How do you project the future of fiction writers in India?
With more and more people getting inclined towards theater, the increased use of Netflix and increased consumption of content posted on social media, book reading is on a decline. I do not see a bright future for fiction writers. However, if writing is what sets one’s heart on fire and the story is meant for the betterment of the society, it’s not difficult to find an audience. If the piece of fiction brings about social good, nothing can hold back the author and his/ her piece of fiction.
Which international authors inspire you?
Authors like Dr. Joseph Murthy (author of Power of Your Subconscious Mind) and Robin Sharma (author of the 5 AM Club) largely inspire me. Both these authors direct an individual towards self actualization, leading a better quality of life and creating a difference. Proper utilization of one’s time and recognizing the power of one’s own mind, both have enormous potential.
What is the most challenging part about writing this book? What is the most fulfilling part?

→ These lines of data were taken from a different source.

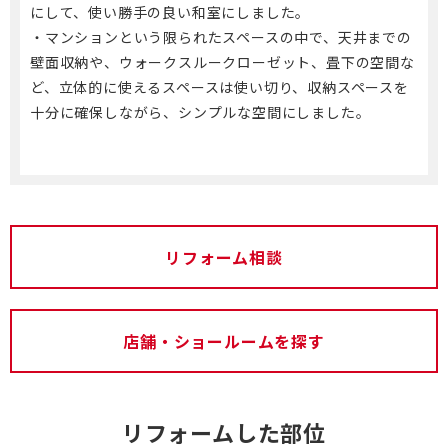
にして、使い勝手の良い和室にしました。
・マンションという限られたスペースの中で、天井までの
壁面収納や、ウォークスルークローゼット、畳下の空間な
ど、立体的に使えるスペースは使い切り、収納スペースを
十分に確保しながら、シンプルな空間にしました。
リフォーム相談
店舗・ショールームを探す
リフォームした部位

First, I’ll talk about the challenging part. Writing a book, inspired from one’s own life, that too one that covers issues like mental health, in a country like ours, is a big challenge. People here do not prefer visiting the class of doctors named psychologists or psychiatrists. Numerous people ask me questions and glance at me with looks that make me uncomfortable. Talking about depression raises eyes. Mental well being seems like a forbidden topic. We’re ready to suffer but we’re not ready to accept or seek mental health advice, help or explore treatment options. Bringing out a story inspired from my own life, in such a scenario, wasn’t at all easy. One more challenge I’m facing is in reaching out to people who actually need the book. Most wouldn’t speak up and other are afraid to talk about mental health. Hoping for creating a positive change.
The most fulfilling part about any piece of art is that it takes one on a journey to self discovery. The same applies to my book. The book motivates me to fight against life’s odds and to never give up. The book has led me towards self-acceptance and has taken me closer to my purpose in life : reducing suffering and promotion of a better version of life. The book has also made me confident enough to raise my own voice, talk openly about mental well being and to help others do the same. This will in turn increase treatment and reduce the number of lives taken away by depression every year.
What is the next book you’ve planned?
Not yet finalized the name, but I’m planning my next book as a happy book. The first book, BUT I WANT TO WRITE, is full of suffering, which is important to highlight the suffering of mental health warriors. The next book will focus on a better quality of life. I’ll plan topic like child mental health and adolescent issues in my next book.